Only the text of the records below belongs in the answer, copied exactly, with pictures omitted.

▸ Input data:
____

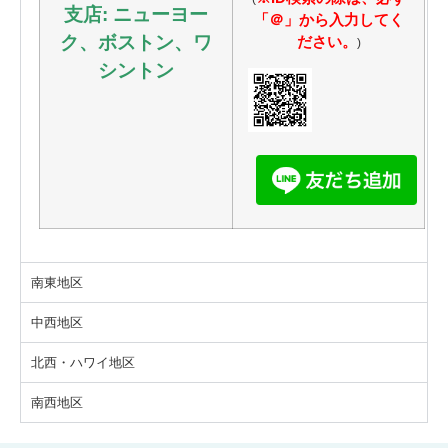
支店: ニューヨー
「＠」から入力してく
ク、ボストン、ワ
ださい。
)
シントン
南東地区
中西地区
北西・ハワイ地区
南西地区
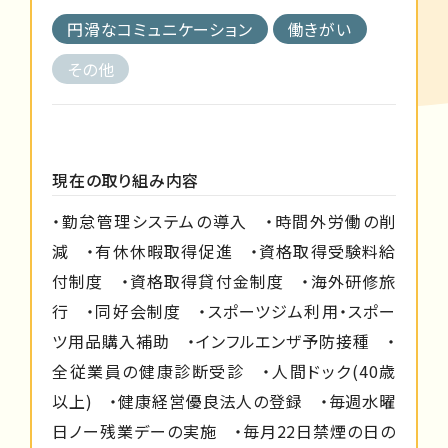
円滑なコミュニケーション
働きがい
その他
現在の取り組み内容
・勤怠管理システムの導入 ・時間外労働の削
減 ・有休休暇取得促進 ・資格取得受験料給
付制度 ・資格取得貸付金制度 ・海外研修旅
行 ・同好会制度 ・スポーツジム利用・スポー
ツ用品購入補助 ・インフルエンザ予防接種 ・
全従業員の健康診断受診 ・人間ドック(40歳
以上) ・健康経営優良法人の登録 ・毎週水曜
日ノー残業デーの実施 ・毎月22日禁煙の日の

____

▸ Finished exercise:
支店: ニューヨー
「＠」から入力してく
ク、ボストン、ワ
ださい。
)
シントン
南東地区
中西地区
北西・ハワイ地区
南西地区
円滑なコミュニケーション
働きがい
その他
現在の取り組み内容
・勤怠管理システムの導入 ・時間外労働の削
減 ・有休休暇取得促進 ・資格取得受験料給
付制度 ・資格取得貸付金制度 ・海外研修旅
行 ・同好会制度 ・スポーツジム利用・スポー
ツ用品購入補助 ・インフルエンザ予防接種 ・
全従業員の健康診断受診 ・人間ドック(40歳
以上) ・健康経営優良法人の登録 ・毎週水曜
日ノー残業デーの実施 ・毎月22日禁煙の日の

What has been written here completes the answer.